In a package engineered by Swiss regulators on Sunday, UBS Group AG will pay 3 billion Swiss francs ($3.2 billion) for 167-year-old Credit Suisse Group AG and assume up to $5.4 billion in losses.

Under the UBS buyout deal, the Swiss regulator decided that Credit Suisse’s AT1 bonds with a notional value of $17 billion will be valued at zero, angering some of the holders of the debt who thought they would be better protected than shareholders in the takeover deal announced on Sunday.

In India, a similar fate awaited the AT1 bond holders in Yes Bank in 2020. Yes Bank had written down Rs 8,415 crore impacting retail investors that included senior citizens who alleged the instruments were mis-sold to them. The Yes Bank’s dues of around $1 billion dwarfs in the face of the losses of Credit Swisse investors.
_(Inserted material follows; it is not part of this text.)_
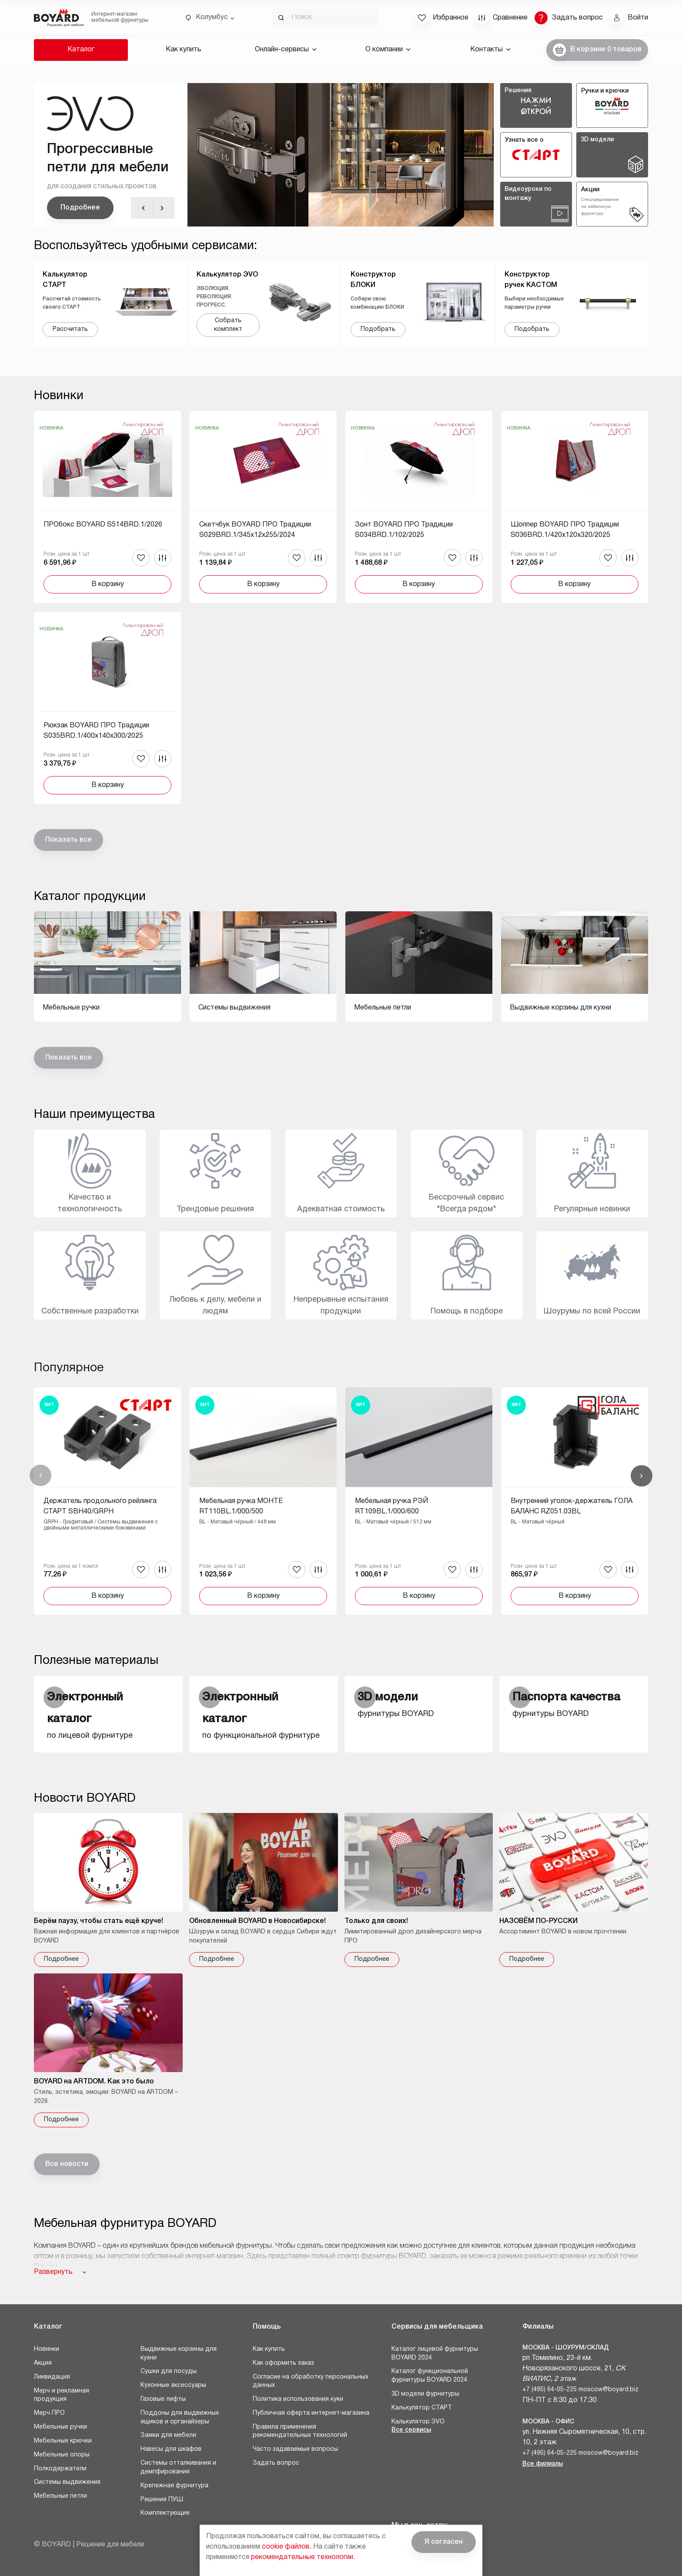 This screenshot has width=682, height=2576. What do you see at coordinates (311, 2413) in the screenshot?
I see `Публичная оферта интернет-магазина` at bounding box center [311, 2413].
The EU regulators — the European Central Bank, the European Banking Authority and the Single Resolution Board — said they would continue to impose losses on shareholders before bondholders. “This approach has been consistently applied in past cases and will continue to guide the actions of the SRB and ECB banking supervision in crisis interventions,” they said in a statement.

The comments helped the price of bank bonds cut losses and were echoed by the Bank of England shortly after. AT1 became popular with banks and market participants in the past decade as lenders looked for ways of building up capital to meet supervisors’ requirements without issuing equity. “Additional Tier 1 is and will remain an important component of the capital structure of European banks,” the EU regulators said in their joint statement. Credit Suisse’s AT1 bonds contained a clause allowing Swiss authorities to write them off if the bank became unviable, regardless of what happens to the shares. This clause is not typically included in EU bonds, analysts said.

The rudest shock in the rushed deal to save embattled Swiss lender Credit Suisse Group AG was reserved for the holders of the bank’s riskiest tranche of bonds. Not only did investors discover they are the only investors not getting any compensation but that the long-established practice of giving bondholders priority over shareholders in debt recovery had been turned on its head.